• **Task data**:
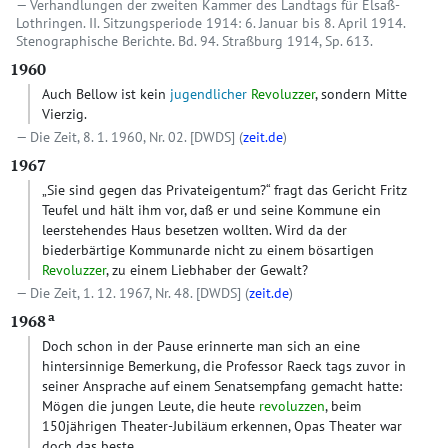
Verhandlungen der zweiten Kammer des Landtags für Elsaß-
Lothringen. II. Sitzungsperiode 1914: 6. Januar bis 8. April 1914.
Stenographische Berichte. Bd. 94. Straßburg 1914, Sp. 613.
1960
Auch Bellow ist kein
jugendlicher
Revoluzzer
, sondern Mitte
Vierzig.
Die Zeit, 8. 1. 1960, Nr. 02.
[DWDS]
(
zeit.de
)
1967
„Sie sind gegen das Privateigentum?“ fragt das Gericht Fritz
Teufel und hält ihm vor, daß er und seine Kommune ein
leerstehendes Haus besetzen wollten. Wird da der
biederbärtige Kommunarde nicht zu einem bösartigen
Revoluzzer
, zu einem Liebhaber der Gewalt?
Die Zeit, 1. 12. 1967, Nr. 48.
[DWDS]
(
zeit.de
)
a
1968
Doch schon in der Pause erinnerte man sich an eine
hintersinnige Bemerkung, die Professor Raeck tags zuvor in
seiner Ansprache auf einem Senatsempfang gemacht hatte:
Mögen die jungen Leute, die heute
revoluzzen
, beim
150jährigen Theater-Jubiläum erkennen, Opas Theater war
doch das beste.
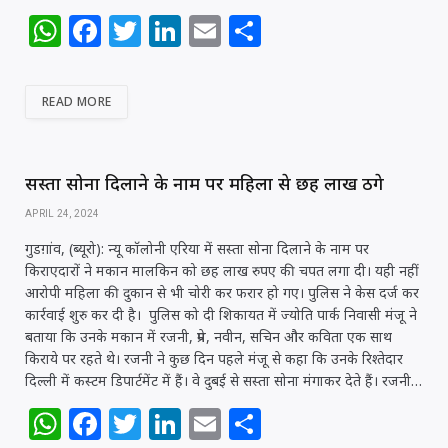
W
F
T
Li
E
S
h
a
w
n
m
h
at
c
itt
k
ai
ar
READ MORE
s
e
e
e
l
e
A
b
r
dI
p
o
n
सस्ता सोना दिलाने के नाम पर महिला से छह लाख ठगे
p
o
APRIL 24, 2024
k
गुडग़ांव, (ब्यूरो): न्यू कॉलोनी एरिया में सस्ता सोना दिलाने के नाम पर
किराएदारों ने मकान मालकिन को छह लाख रुपए की चपत लगा दी। यही नहीं
आरोपी महिला की दुकान से भी चोरी कर फरार हो गए। पुलिस ने केस दर्ज कर
कार्रवाई शुरु कर दी है। पुलिस को दी शिकायत में ज्योति पार्क निवासी मंजू ने
बताया कि उनके मकान में रजनी, प्रेम, नवीन, सचिन और कविता एक साथ
किराये पर रहते थे। रजनी ने कुछ दिन पहले मंजू से कहा कि उनके रिश्तेदार
दिल्ली में कस्टम डिपार्टमेंट में हैं। वे दुबई से सस्ता सोना मंगाकर देते हैं। रजनी…
W
F
T
Li
E
S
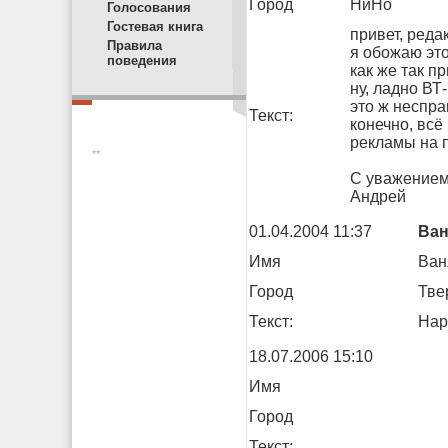
Город
НиНо
Голосования
Гостевая книга
привет, редак
Правила
я обожаю это
поведения
как же так п
ну, ладно ВТ
это ж неспра
Текст:
конечно, всё
рекламы на п
**
С уважением
Андрей
01.04.2004 11:37
Ван
Имя
Ван
Город
Тве
Текст:
Нар
18.07.2006 15:10
Имя
Город
Текст:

• **Problem statement**: Omit the pictures and set down the records exactly.

• **Exercise response**:
Verhandlungen der zweiten Kammer des Landtags für Elsaß-
Lothringen. II. Sitzungsperiode 1914: 6. Januar bis 8. April 1914.
Stenographische Berichte. Bd. 94. Straßburg 1914, Sp. 613.
1960
Auch Bellow ist kein
jugendlicher
Revoluzzer
, sondern Mitte
Vierzig.
Die Zeit, 8. 1. 1960, Nr. 02.
[DWDS]
(
zeit.de
)
1967
„Sie sind gegen das Privateigentum?“ fragt das Gericht Fritz
Teufel und hält ihm vor, daß er und seine Kommune ein
leerstehendes Haus besetzen wollten. Wird da der
biederbärtige Kommunarde nicht zu einem bösartigen
Revoluzzer
, zu einem Liebhaber der Gewalt?
Die Zeit, 1. 12. 1967, Nr. 48.
[DWDS]
(
zeit.de
)
a
1968
Doch schon in der Pause erinnerte man sich an eine
hintersinnige Bemerkung, die Professor Raeck tags zuvor in
seiner Ansprache auf einem Senatsempfang gemacht hatte:
Mögen die jungen Leute, die heute
revoluzzen
, beim
150jährigen Theater-Jubiläum erkennen, Opas Theater war
doch das beste.
W
F
T
Li
E
S
h
a
w
n
m
h
at
c
itt
k
ai
ar
READ MORE
s
e
e
e
l
e
A
b
r
dI
p
o
n
सस्ता सोना दिलाने के नाम पर महिला से छह लाख ठगे
p
o
APRIL 24, 2024
k
गुडग़ांव, (ब्यूरो): न्यू कॉलोनी एरिया में सस्ता सोना दिलाने के नाम पर
किराएदारों ने मकान मालकिन को छह लाख रुपए की चपत लगा दी। यही नहीं
आरोपी महिला की दुकान से भी चोरी कर फरार हो गए। पुलिस ने केस दर्ज कर
कार्रवाई शुरु कर दी है। पुलिस को दी शिकायत में ज्योति पार्क निवासी मंजू ने
बताया कि उनके मकान में रजनी, प्रेम, नवीन, सचिन और कविता एक साथ
किराये पर रहते थे। रजनी ने कुछ दिन पहले मंजू से कहा कि उनके रिश्तेदार
दिल्ली में कस्टम डिपार्टमेंट में हैं। वे दुबई से सस्ता सोना मंगाकर देते हैं। रजनी…
W
F
T
Li
E
S
Город
НиНо
Голосования
Гостевая книга
привет, редак
Правила
я обожаю это
поведения
как же так п
ну, ладно ВТ
это ж неспра
Текст:
конечно, всё
рекламы на п
**
С уважением
Андрей
01.04.2004 11:37
Ван
Имя
Ван
Город
Тве
Текст:
Нар
18.07.2006 15:10
Имя
Город
Текст:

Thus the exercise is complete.